前出の協会が開催するデイケアでは、食事や排泄の世話をはじめ、入浴、耳・目・歯の掃除、マッサージやリハビリになる運動などを行う。とくに、夜にぐっすり眠れるよう、日中に思い切り遊ばせている。こうした刺激は認知症にもよい影響を与えるそう。

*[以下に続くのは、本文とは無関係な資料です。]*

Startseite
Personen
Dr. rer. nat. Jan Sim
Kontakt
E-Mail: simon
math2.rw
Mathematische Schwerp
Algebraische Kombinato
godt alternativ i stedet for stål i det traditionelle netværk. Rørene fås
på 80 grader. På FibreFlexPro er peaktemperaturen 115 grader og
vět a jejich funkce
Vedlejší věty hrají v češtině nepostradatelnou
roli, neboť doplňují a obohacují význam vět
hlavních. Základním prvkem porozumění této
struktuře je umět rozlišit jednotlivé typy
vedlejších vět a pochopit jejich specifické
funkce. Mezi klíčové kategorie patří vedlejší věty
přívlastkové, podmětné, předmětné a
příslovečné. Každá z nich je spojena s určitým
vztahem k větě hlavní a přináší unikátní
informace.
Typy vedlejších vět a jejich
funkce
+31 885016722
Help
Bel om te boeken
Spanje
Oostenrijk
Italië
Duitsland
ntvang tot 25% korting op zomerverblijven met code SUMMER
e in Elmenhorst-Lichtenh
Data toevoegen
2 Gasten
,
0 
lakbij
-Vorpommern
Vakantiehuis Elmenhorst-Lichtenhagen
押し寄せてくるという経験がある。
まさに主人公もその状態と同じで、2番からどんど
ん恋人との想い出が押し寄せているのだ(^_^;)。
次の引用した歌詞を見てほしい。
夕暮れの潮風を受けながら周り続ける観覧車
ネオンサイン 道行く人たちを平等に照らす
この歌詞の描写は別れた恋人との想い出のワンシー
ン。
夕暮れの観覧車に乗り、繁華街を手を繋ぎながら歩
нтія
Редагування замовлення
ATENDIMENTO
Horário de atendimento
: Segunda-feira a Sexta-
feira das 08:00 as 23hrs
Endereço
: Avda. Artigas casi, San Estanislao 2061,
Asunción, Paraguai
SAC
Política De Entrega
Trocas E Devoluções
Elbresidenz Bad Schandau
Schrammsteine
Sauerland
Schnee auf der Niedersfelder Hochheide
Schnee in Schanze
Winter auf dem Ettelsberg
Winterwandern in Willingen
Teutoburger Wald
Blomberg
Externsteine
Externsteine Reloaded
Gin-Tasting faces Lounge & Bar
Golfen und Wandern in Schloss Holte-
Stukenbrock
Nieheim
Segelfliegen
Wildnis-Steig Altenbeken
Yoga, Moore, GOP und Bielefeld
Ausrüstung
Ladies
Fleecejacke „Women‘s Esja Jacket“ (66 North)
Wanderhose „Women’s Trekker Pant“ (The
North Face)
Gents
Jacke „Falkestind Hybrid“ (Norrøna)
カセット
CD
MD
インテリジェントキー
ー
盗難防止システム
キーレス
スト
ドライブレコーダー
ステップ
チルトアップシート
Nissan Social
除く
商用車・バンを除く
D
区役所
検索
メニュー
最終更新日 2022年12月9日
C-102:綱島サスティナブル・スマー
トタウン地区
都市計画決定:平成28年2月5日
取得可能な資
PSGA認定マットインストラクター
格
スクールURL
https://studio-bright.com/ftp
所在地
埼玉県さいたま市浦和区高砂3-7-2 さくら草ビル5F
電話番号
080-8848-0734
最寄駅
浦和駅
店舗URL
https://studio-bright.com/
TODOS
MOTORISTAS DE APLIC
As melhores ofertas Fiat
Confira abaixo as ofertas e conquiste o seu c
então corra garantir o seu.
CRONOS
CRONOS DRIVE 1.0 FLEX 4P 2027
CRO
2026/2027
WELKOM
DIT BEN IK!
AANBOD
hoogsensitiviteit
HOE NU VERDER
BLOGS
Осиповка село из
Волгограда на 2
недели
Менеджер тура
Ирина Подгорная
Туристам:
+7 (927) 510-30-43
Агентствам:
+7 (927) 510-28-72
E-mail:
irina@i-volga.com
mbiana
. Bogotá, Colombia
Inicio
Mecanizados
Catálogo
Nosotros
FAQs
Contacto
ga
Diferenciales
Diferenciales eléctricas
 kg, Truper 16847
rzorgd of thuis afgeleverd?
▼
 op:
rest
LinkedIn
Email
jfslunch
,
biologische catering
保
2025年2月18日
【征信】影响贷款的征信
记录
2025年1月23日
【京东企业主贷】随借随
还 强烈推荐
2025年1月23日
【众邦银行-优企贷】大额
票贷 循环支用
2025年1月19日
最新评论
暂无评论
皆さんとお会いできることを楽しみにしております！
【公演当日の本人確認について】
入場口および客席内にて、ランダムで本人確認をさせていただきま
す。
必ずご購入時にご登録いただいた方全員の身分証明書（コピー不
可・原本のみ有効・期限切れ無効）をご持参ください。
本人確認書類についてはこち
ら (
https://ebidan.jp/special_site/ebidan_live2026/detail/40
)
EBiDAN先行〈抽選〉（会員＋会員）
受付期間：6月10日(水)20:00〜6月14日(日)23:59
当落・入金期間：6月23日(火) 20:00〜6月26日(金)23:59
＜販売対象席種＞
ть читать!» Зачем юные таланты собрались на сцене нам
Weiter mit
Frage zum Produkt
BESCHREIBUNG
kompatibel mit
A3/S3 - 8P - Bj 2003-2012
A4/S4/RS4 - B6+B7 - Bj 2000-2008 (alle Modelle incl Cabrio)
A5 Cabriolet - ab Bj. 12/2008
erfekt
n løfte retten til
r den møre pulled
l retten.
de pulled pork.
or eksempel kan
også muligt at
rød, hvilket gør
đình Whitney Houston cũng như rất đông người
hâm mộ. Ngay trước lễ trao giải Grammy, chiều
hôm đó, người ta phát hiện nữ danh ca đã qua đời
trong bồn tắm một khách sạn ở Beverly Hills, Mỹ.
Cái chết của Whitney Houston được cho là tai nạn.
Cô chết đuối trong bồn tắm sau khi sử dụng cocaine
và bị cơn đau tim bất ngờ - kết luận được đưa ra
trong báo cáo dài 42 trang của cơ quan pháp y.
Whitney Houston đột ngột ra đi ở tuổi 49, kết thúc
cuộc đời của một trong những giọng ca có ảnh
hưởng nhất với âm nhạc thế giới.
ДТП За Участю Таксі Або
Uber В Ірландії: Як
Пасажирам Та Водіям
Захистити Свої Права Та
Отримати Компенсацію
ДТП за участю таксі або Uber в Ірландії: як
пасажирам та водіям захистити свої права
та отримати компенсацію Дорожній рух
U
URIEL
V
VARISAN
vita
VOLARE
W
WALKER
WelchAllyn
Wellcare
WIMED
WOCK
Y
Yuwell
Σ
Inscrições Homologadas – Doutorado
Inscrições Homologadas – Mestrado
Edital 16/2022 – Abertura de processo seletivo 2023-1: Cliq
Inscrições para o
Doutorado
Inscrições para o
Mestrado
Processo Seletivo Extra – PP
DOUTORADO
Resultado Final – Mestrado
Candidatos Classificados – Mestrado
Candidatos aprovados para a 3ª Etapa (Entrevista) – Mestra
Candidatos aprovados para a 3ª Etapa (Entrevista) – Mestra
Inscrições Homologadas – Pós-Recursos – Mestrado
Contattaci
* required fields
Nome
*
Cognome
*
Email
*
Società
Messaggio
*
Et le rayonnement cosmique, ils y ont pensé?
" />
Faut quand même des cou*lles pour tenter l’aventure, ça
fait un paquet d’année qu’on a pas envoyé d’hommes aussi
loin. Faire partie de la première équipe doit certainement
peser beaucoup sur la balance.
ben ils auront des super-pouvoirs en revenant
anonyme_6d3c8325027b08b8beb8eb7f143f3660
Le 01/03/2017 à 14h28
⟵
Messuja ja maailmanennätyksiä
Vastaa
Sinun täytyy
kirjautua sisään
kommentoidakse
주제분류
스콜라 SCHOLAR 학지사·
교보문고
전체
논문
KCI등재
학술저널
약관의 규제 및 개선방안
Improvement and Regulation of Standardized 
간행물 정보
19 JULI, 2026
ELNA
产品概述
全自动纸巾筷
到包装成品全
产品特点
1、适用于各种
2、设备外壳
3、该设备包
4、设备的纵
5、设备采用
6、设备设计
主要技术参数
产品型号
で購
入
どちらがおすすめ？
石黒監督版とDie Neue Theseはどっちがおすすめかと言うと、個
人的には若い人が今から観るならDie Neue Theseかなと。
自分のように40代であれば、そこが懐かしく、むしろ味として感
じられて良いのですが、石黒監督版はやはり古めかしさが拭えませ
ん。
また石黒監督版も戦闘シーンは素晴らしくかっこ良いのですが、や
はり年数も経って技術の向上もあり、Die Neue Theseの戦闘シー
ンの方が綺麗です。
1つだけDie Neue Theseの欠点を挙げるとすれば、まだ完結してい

「ペットの介護も人間と同じように、家庭の中で女性が担い手になることが多いんです。ペットのケアは大切ですが、飼い主さんの心のケアも、もちろん大切。デイケアでもケアマネでもいいので、誰かを頼ってほしいですね」
最近、とくに力を入れているのが介護予防。後ろ脚から弱ると立てなくなるため、おやつなどで「おすわり」をさせ、立ち上がってという動作を繰り返す。これだけでスクワット効果がある。
平端さんは現在、動物病院での勤務のほか、都内のカフェで月に2~3回、シニア犬への整体を行っている。予約はすぐに埋まるという。